The other available option to avoid these complications especially in a young patient population is replacement of the radial head with prosthesis.
Prosthetic replacement has the advantages of giving more normal articular relationships, pain relief, intrinsic stability, and elimination of proximal migration of the radial shaft. The radial head prosthesis can also provide proper tension for collateral ligament repair performed for concomitant lateral instability after elbow dislocation. Study by King3 and colleagues have shown that the kinematics and laxity of stable elbows after radial head arthroplasty are similar to those of elbows with native radial head. However, radial head arthroplasty alone may be insufficient for the treatment of complex fractures that are associated with damage to the collateral ligaments as arthroplasty alone does not restore stability to elbows with ligament injuries. Thus concomitant repair of ligaments and muscular origins should be considered at the time of surgery.
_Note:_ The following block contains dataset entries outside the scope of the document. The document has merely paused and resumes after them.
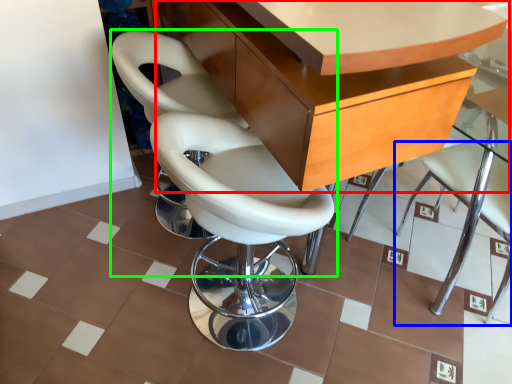 Question: Based on their relative distances, which object is farther from table (highlighted by a red box)? Choose from chair (highlighted by a blue box) and chair (highlighted by a green box).

Choices:
 (A) chair
 (B) chair

Answer: (A) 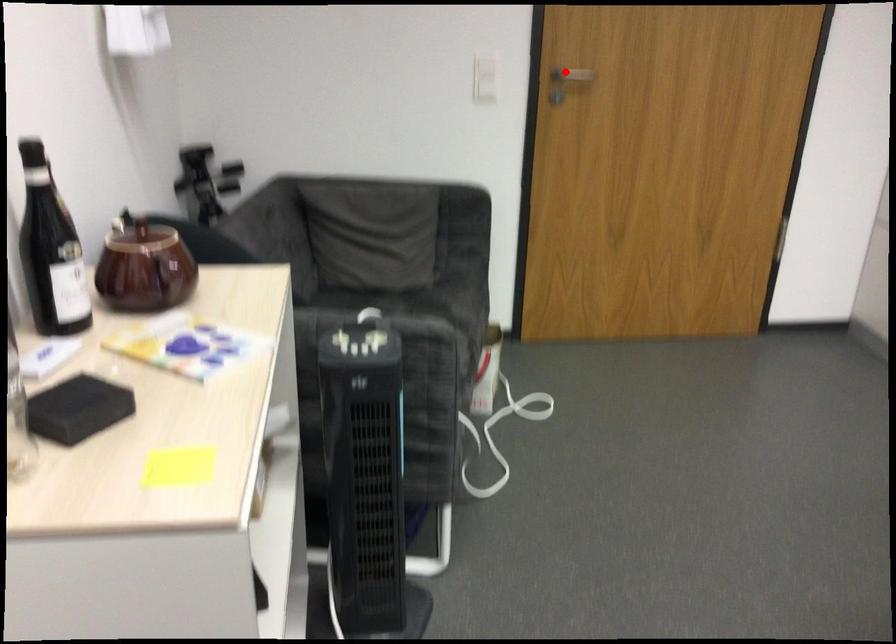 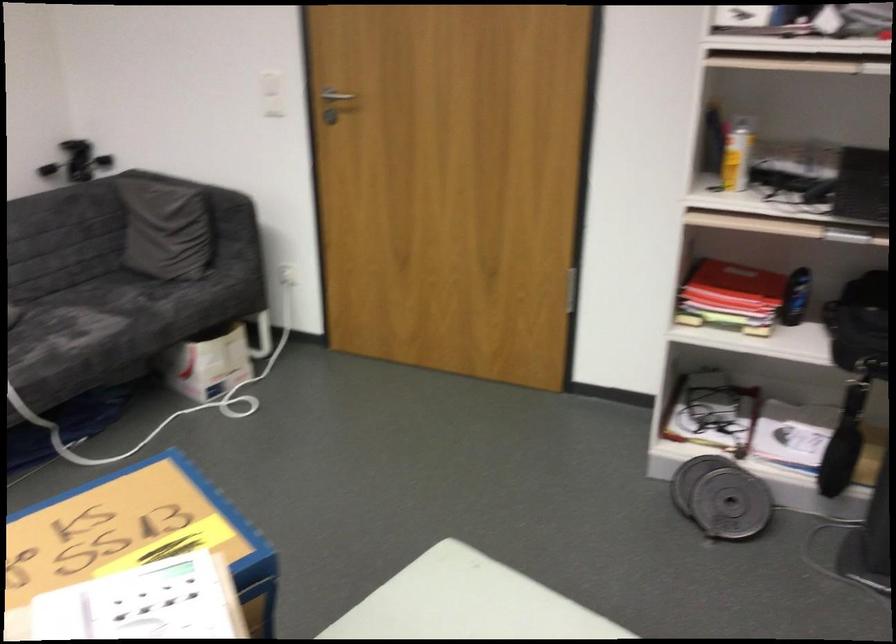 In the second image, find the point that corresponds to the highlighted location in the first image.

(331, 98) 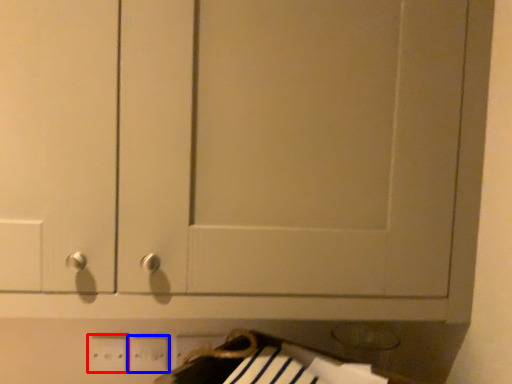 Question: Which point is further to the camera, electric outlet (highlighted by a red box) or electric outlet (highlighted by a blue box)?

Choices:
 (A) electric outlet
 (B) electric outlet

Answer: (B) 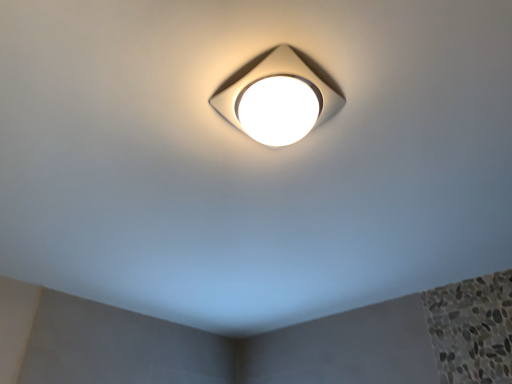 Image resolution: width=512 pixels, height=384 pixels. What do you see at coordinates (278, 100) in the screenshot? I see `white glossy lampshade at center` at bounding box center [278, 100].

You are a GUI agent. You are given a task and a screenshot of the screen. Output one action in this format:
    pyautogui.click(x=<x>, y=<y>)
    Task: Click on the white glossy lampshade at center
    This screenshot has width=512, height=384.
    Given the screenshot: What is the action you would take?
    pyautogui.click(x=278, y=100)

Locate an element on the screen. The height and width of the screenshot is (384, 512). white glossy lampshade at center is located at coordinates (278, 100).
In the early design, radial head was made of silicone. Studies by Carn6 suggested that the silicone rubber prosthesis was too flexible and thus unable to transmit the normal physiological force from the proximal end of radius to the capitellum. Secondly, fracture from the silicone prosthesis cause particulate synovitis which lead to local pain and further implant loosening. Thus, the current standard is to use metallic implants which are mechanically more stable, more durable and do not produce inflammatory changes in the elbow.
During the radial head replacement, the head is usually resected at the metaphyseal flare. Annular ligament articulation is maintained by preserving as much of the radial neck as possible. The size of the radial head prosthesis must match the size of the native radial head, as a smaller implant may not have optimal stability and a larger one may impinge the elbow movement.
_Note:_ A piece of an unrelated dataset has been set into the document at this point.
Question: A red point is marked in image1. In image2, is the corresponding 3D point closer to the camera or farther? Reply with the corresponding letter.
In general, results are better with radial head replacement and early motion is possible because of the improved stability. Early motion in this group enhanced the functional result and range of motion of the elbow. Ashwood5 and colleagues have shown good results of treatment of Mason type III radial head fractures with monoblock titanium radial head prosthesis with soft tissue reconstruction. Again they are stressing on early mobilization of the elbow for the restoration of elbow range of motion and function.
In the elderly patient, low energy injury or lack of associated soft tissue disruption, resection of the radial head alone is an acceptable approach and in most instances is not associated with long term sequelae. This has been shown by Janssen and Vegter1, where more than half of the patients had radiographic evidence of proximal migration of radius from 1 to 3mm after radial head excision, but only a few had any or mild wrist symptoms.
This case illustrates that excision of the radial head is an acceptable option and often leads to a good or fair result if used in the right situation. It also stressed the importance of assessing other associated soft tissue injuries with radial head fracture as it will affect the choice of treatment for individual patient and the long term outcome. Although Modified Mason classification does not include associated soft tissue injuries, it is still useful to guide the surgeon for the most appropriate treatment for each type of fracture.